List three things that you did not know before this presentation.

29. Exercise
Scenario:
Your system was running fine, but you occasionally notice that the sound output is "glitchy" and you decide to add a sound card. As luck would have it, a friend gave you his old sound card from a system he is throwing away. You install it, and the sound is great; however, whenever you try to download your songs at the same time you are playing them, either the download or the play stops or is intermittent. It seems worse than it was before you added the sound card.

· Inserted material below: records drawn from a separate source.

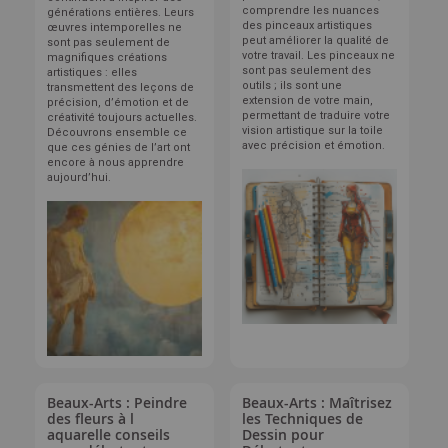
comprendre les nuances
générations entières. Leurs
des pinceaux artistiques
œuvres intemporelles ne
peut améliorer la qualité de
sont pas seulement de
votre travail. Les pinceaux ne
magnifiques créations
sont pas seulement des
artistiques : elles
outils ; ils sont une
transmettent des leçons de
extension de votre main,
précision, d’émotion et de
permettant de traduire votre
créativité toujours actuelles.
vision artistique sur la toile
Découvrons ensemble ce
avec précision et émotion.
que ces génies de l’art ont
encore à nous apprendre
aujourd’hui.
Beaux-Arts : Peindre
Beaux-Arts : Maîtrisez
des fleurs à l
les Techniques de
aquarelle conseils
Dessin pour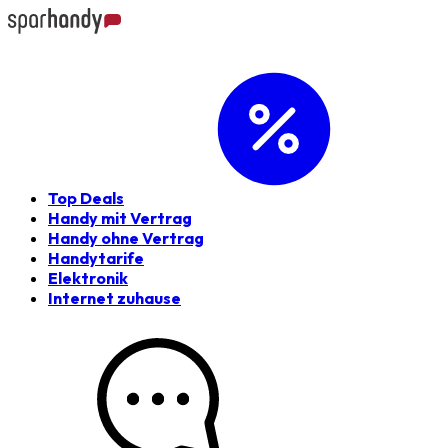
Top Deals
Handy mit Vertrag
Handy ohne Vertrag
Handytarife
Elektronik
Internet zuhause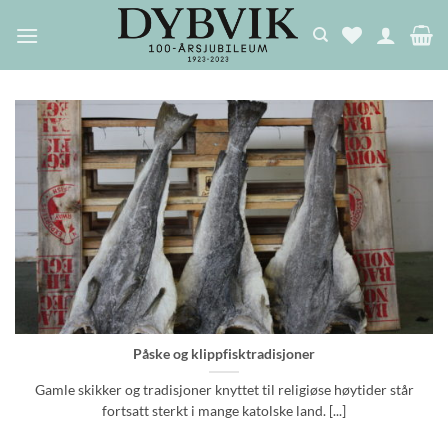
Skip
to
content
Påske og klippfisktradisjoner
Gamle skikker og tradisjoner knyttet til religiøse høytider står
fortsatt sterkt i mange katolske land. [...]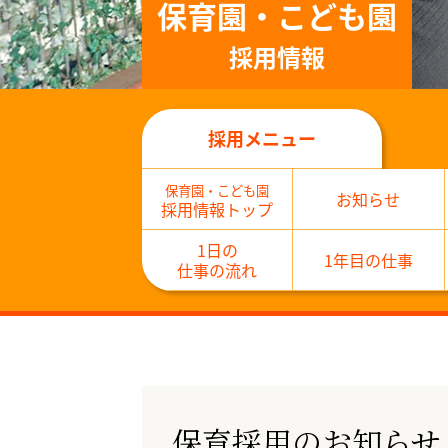
保育園・こども園
採用情報
採用メニュー
保育園・こども園
お知らせ
採用情報トップ
1日の
1年目の仕事
仕事の流れ
保育採用のお知らせ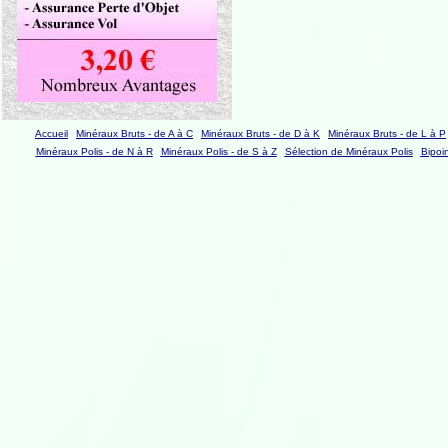
Accueil
Minéraux Bruts - de A à C
Minéraux Bruts - de D à K
Minéraux Bruts - de L à P
Minéraux Polis - de N à R
Minéraux Polis - de S à Z
Sélection de Minéraux Polis
Bipoi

What would you do to troubleshoot this?

30. Chapter 6 Summary Understand I/O Ports.
I/O ports used to send information to and from the processor.
Fix issues with PS/2, LPT, serial, and USB ports.
Understand Input Devices.
Characteristics of keyboards, mice, and other input devices.
How to take clean/care for keyboards, mice, and so on.
Understand Multimedia Devices.
Webcams, cameras, microphones, and video capture cards.
Installing Input and Multimedia Devices.
Install keyboards, mice, webcams, and so on.
Troubleshoot Input and Multimedia Devices.
Troubleshoot the input and multimedia devices.